Soweit nichts anderes schriftlich vereinbart ist, gelten für diese und alle zukünftigen Bestellungen ausschließlich diese Bedingungen. Entgegenstehende Verkaufs-, Leistungs- und/oder Lieferbedingungen von Auftragnehmern /Dienstleistern binden die Messe Frankfurt GmbH auch dann nicht, wenn diese diesen Bedingungen nicht ausdrücklich widerspricht oder die Lieferungen / Leistungen vorbehaltlos entgegennimmt.
1. Bestellungen
(1) Bestellungen mit dem Auftragnehmer/Dienstleister (im weiteren AN genannt) bedürfen der Schriftform und erfolgen durch den Einkauf der Messe Frankfurt GmbH (im weiteren MF genannt).
(2) Die in der Bestellung angegebene Bestell-Nr. und Positions-Nr. ist bei der weiteren Korrespondenz (z.B. Auftragsbestätigung, Rechnung, Lieferschein) anzugeben.
(3) Die Bestellung wird verbindlich, wenn ihr ein gleichlautendes Angebot vorausging, wenn der AN sie binnen zwei Wochen schriftlich bestätigt oder innerhalb dieser Frist liefert oder leistet. Ein verspäteter Eingang der Bestätigung berechtigt die MF zum Widerruf der Bestellung.
(4) Die Preise gelten als Festpreise. Die Baisse-Klausel ist vereinbart. Die Preisstellung des AN ist jeweils frei Bestimmungsort, einschließlich sachgemäßer Verpackung, sofern nichts anderes schriftlich festgelegt wurde.

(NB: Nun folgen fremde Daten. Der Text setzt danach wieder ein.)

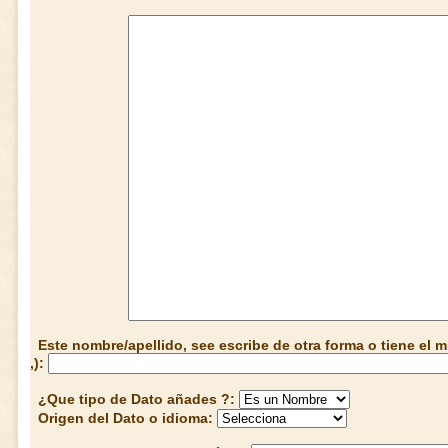
Este nombre/apellido, see escribe de otra forma o tiene el
,):
¿Que tipo de Dato añades ?:
Origen del Dato o idioma:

(5) Bei Beauftragung ohne vorherige schriftliche Preisvereinbarung mit dem Einkauf der MF behält sich die MF das Rücktrittsrecht vor, falls der vom AN anzugebende Preis die Zustimmung der MF nicht findet.
(6) Sofern zur Durchführung der Bestellung und nach Abstimmung mit der MF seitens des AN Subunternehmer beauftragt werden, so sind diese Leistungen durch den AN zu berechnen. Rechnungen des Subunternehmers werden nicht akzeptiert.
(7) Abweichende Auftragsbestätigungen des AN sind dem Einkauf der MF gesondert gekennzeichnet zur schriftlichen Genehmigung einzureichen.
(8) Der in der Bestellung festgelegte Preis darf ohne vorherige Zustimmung durch die MF vom AN nicht erhöht werden.
(9) Wird das Insolvenzverfahren über das Vermögen des AN oder ein gerichtliches oder außergerichtliches Vergleichsverfahren beantragt, so ist die MF berechtigt, für den nicht erfüllten Teil vom Vertrag zurückzutreten. Wird der Rücktritt vom Vertrag durch die MF ausgesprochen, so werden die bis dahin ausgeführten Leistungen nur insoweit zu Vertragspreisen abgerechnet, als sie von der MF bestimmungsgemäß verwendet werden können. Der der MF entstehende Schaden wird bei der Abrechnung berücksichtigt.
(10) Die Ausarbeitung von Angeboten, Zeichnungen und Plänen durch den AN erfolgt unentgeltlich, sofern nichts anderes schriftlich festgelegt wurde.
2. Lieferungen; Leistungen
- Die in den Bestellpositionen angegebenen Liefer- / Leistungstermine sind verbindlich.
- Lieferungen verstehen sich "eintreffend" an der angegebenen Lieferadresse. Bei Lieferungen ist ein Lieferschein mit der Angabe der Bestellnummer und Anlieferadresse beizufügen. Bei Leistungen hat der AN einen Leistungsnachweis nach Vorgabe der MF auszufüllen und von dieser abzeichnen zu lassen.
(3) Die MF übernimmt keine irgendwie geartete Haftung für Personen-, Sach- oder Vermögensschäden aus Anlass von Schadensfällen auf dem Messegelände, den dazugehörigen Parkplätzen, in den Ausstellungshallen oder sonstigen Gebäuden, mit Ausnahme von vorsätzlicher oder grob fahrlässiger Handlung.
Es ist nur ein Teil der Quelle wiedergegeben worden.